(Work request): Write out each record below exactly as it appears, with no pictures.

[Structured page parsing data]
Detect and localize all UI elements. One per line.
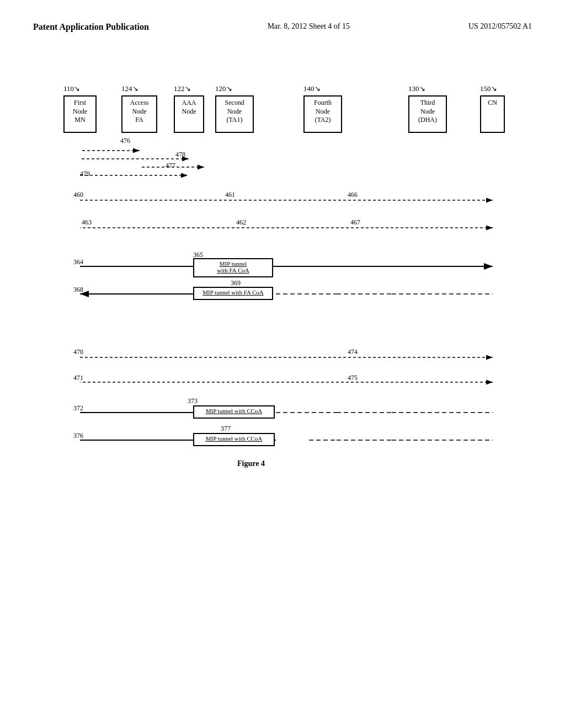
num-477: 477 [166, 162, 175, 170]
tunnel-377-label: MIP tunnel with CCoA [206, 435, 263, 442]
num-475: 475 [348, 374, 358, 382]
tunnel-365: MIP tunnel with FA CoA [193, 258, 273, 277]
num-479: 479 [80, 170, 90, 178]
num-372: 372 [73, 404, 83, 413]
diagram-svg [33, 65, 532, 672]
num-471: 471 [73, 374, 83, 382]
num-364: 364 [73, 258, 83, 266]
header-center: Mar. 8, 2012 Sheet 4 of 15 [268, 22, 350, 31]
num-462: 462 [236, 218, 246, 227]
num-476: 476 [120, 137, 130, 145]
num-474: 474 [348, 348, 358, 356]
num-460: 460 [73, 191, 83, 199]
num-377: 377 [221, 425, 231, 433]
num-461: 461 [225, 191, 235, 199]
figure-caption: Figure 4 [237, 459, 265, 468]
header-right: US 2012/057502 A1 [468, 22, 532, 31]
tunnel-373: MIP tunnel with CCoA [193, 405, 275, 419]
num-466: 466 [348, 191, 358, 199]
diagram-area: FirstNodeMN 110↘ AccessNodeFA 124↘ AAANo… [33, 65, 532, 672]
page: Patent Application Publication Mar. 8, 2… [0, 0, 565, 728]
num-365: 365 [193, 251, 203, 259]
tunnel-365-label: MIP tunnel with FA CoA [198, 260, 269, 274]
num-467: 467 [350, 218, 360, 227]
num-470: 470 [73, 348, 83, 356]
tunnel-369: MIP tunnel with FA CoA [193, 287, 273, 300]
num-368: 368 [73, 286, 83, 294]
header: Patent Application Publication Mar. 8, 2… [33, 22, 532, 32]
tunnel-373-label: MIP tunnel with CCoA [206, 408, 263, 414]
tunnel-369-label: MIP tunnel with FA CoA [202, 289, 264, 296]
header-left: Patent Application Publication [33, 22, 149, 32]
num-463: 463 [82, 218, 92, 227]
num-478: 478 [175, 151, 185, 159]
num-376: 376 [73, 432, 83, 440]
tunnel-377: MIP tunnel with CCoA [193, 433, 275, 446]
num-369: 369 [231, 279, 241, 287]
num-373: 373 [188, 397, 198, 405]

(Exercise answer):
Detect and localize all UI elements. One per line.
num-477: 477 [166, 162, 175, 170]
tunnel-377-label: MIP tunnel with CCoA [206, 435, 263, 442]
num-475: 475 [348, 374, 358, 382]
tunnel-365: MIP tunnel with FA CoA [193, 258, 273, 277]
num-479: 479 [80, 170, 90, 178]
num-372: 372 [73, 404, 83, 413]
diagram-svg [33, 65, 532, 672]
num-471: 471 [73, 374, 83, 382]
num-364: 364 [73, 258, 83, 266]
header-center: Mar. 8, 2012 Sheet 4 of 15 [268, 22, 350, 31]
num-462: 462 [236, 218, 246, 227]
num-476: 476 [120, 137, 130, 145]
num-474: 474 [348, 348, 358, 356]
num-460: 460 [73, 191, 83, 199]
num-377: 377 [221, 425, 231, 433]
num-461: 461 [225, 191, 235, 199]
figure-caption: Figure 4 [237, 459, 265, 468]
header-right: US 2012/057502 A1 [468, 22, 532, 31]
tunnel-373: MIP tunnel with CCoA [193, 405, 275, 419]
num-466: 466 [348, 191, 358, 199]
diagram-area: FirstNodeMN 110↘ AccessNodeFA 124↘ AAANo… [33, 65, 532, 672]
page: Patent Application Publication Mar. 8, 2… [0, 0, 565, 728]
num-365: 365 [193, 251, 203, 259]
tunnel-365-label: MIP tunnel with FA CoA [198, 260, 269, 274]
num-467: 467 [350, 218, 360, 227]
num-470: 470 [73, 348, 83, 356]
tunnel-369: MIP tunnel with FA CoA [193, 287, 273, 300]
num-368: 368 [73, 286, 83, 294]
header: Patent Application Publication Mar. 8, 2… [33, 22, 532, 32]
tunnel-373-label: MIP tunnel with CCoA [206, 408, 263, 414]
tunnel-369-label: MIP tunnel with FA CoA [202, 289, 264, 296]
header-left: Patent Application Publication [33, 22, 149, 32]
num-463: 463 [82, 218, 92, 227]
num-478: 478 [175, 151, 185, 159]
num-376: 376 [73, 432, 83, 440]
tunnel-377: MIP tunnel with CCoA [193, 433, 275, 446]
num-369: 369 [231, 279, 241, 287]
num-373: 373 [188, 397, 198, 405]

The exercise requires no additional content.